LaFmd had a high Km of about 71 ± 15 mM measured for the recombinant protein. Kinetic measurements using protein crude extract resulted in a Km of within the same range (56 ± 7 mM), indicating that the high Km value is not an artifact caused by the His-tag, or the expression in a heterologous system. In comparison, the Km value for the substrate formamide was 2.1 mM for FmdF in M. metophilus (Silman et al. 1991), and 32 mM for AmiF in Helicobacter pylori (Skouloubris et al. 2001). The biochemical properties of similar amidases have been described in a number of bacteria (Fournand and Arnaud 2001), including Pseudomonas, Rhodococcus, Mycobacterium, Bacillus and Brevibacterium, and most expressed much higher activities with short-chain aliphatic amides than with formamide. Thus, we tested the short-chain amide propionamide as possible substrate for LaFmd, however, this resulted in an even higher Km of 120 mM, indicating that short-chain amides are not a likely substrate. Of course, the possibility remains that LaFmd prefers yet another substrate that we have not identified. Despite the high Km, the fact that E. coli overexpressing LaFmd gained the ability to grow on formamide as only N-source confirmed formamidase activity of LaFmd.

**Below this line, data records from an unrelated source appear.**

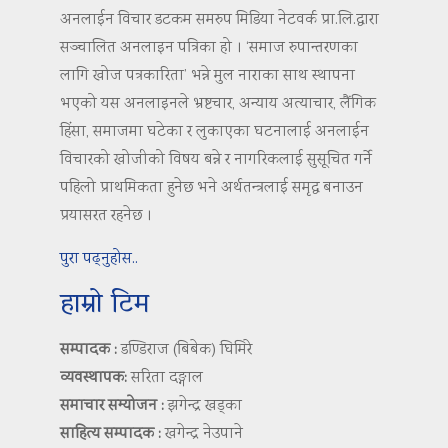
अनलाईन विचार डटकम समरुप मिडिया नेटवर्क प्रा.लि.द्वारा
सञ्चालित अनलाइन पत्रिका हो । ‘समाज रुपान्तरणका
लागि खोज पत्रकारिता’ भन्ने मुल नाराका साथ स्थापना
भएको यस अनलाइनले भ्रष्टचार, अन्याय अत्याचार, लैंगिक
हिंसा, समाजमा घटेका र लुकाएका घटनालाई अनलाईन
विचारको खोजीको विषय बन्ने र नागरिकलाई सुसूचित गर्ने
पहिलो प्राथमिकता हुनेछ भने अर्थतन्त्रलाई समृद्ध बनाउन
प्रयासरत रहनेछ ।
पुरा पढ्नुहोस..
हाम्रो टिम
सम्पादक :
डण्डिराज (बिबेक) घिमिरे
व्यवस्थापक:
सरिता दङ्गाल
समाचार सम्योजन :
झगेन्द्र खड्का
साहित्य सम्पादक :
खगेन्द्र नेउपाने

Formamidase catalyzes the conversion of formamide to formate and ammonia. The up-regulation of the formamidase gene under −N deprivation suggests that formamidase is involved in providing an alternative source of N in form of ammonia cleaved off from formamide and possibly other substrates. Formamide has been shown to be a degradation product of both histidine and cyanide in various microorganisms (Ferber et al. 1988; Kunz et al. 1994). It has been speculated that formamidase may play a role in detoxification of cyanides in plants (Fraser et al. 2001).

The up-regulation of LaFmd under P and Fe deprivation is difficult to explain. Formamidase activity produces formate, a major C1 unit source (Cossins and Chen 1997). Formate can be further metabolized by the enzyme formate dehydrogenase. Interestingly, we also identified a putative formate dehydrogenase (FDH) as up-regulated in proteoid roots under P, N, and Fe deprivation. FDH catalyzes oxidation of formate to CO2, and is thought to play a role in anaerobic respiration (Suzuki et al. 1998). Fe deprivation, a stress that mimics anaerobiosis due to the central role of Fe in many redox-active enzymes of the respiratory chain, has been shown to induce the accumulation of FDH transcripts in barley roots (Suzuki et al. 1998).

To further elucidate the role of formamidase and formate dehydrogenase in white lupin’s adaptation to P, N, and Fe deprivation, we are currently generating RNAi-based mutants. In addition, we have sequenced the formamidase promoter, and are using promoter::reporter gene fusions and electrophoretic mobility shift assays to assess regulatory cis-acting elements of this nutrient stress-responsive gene.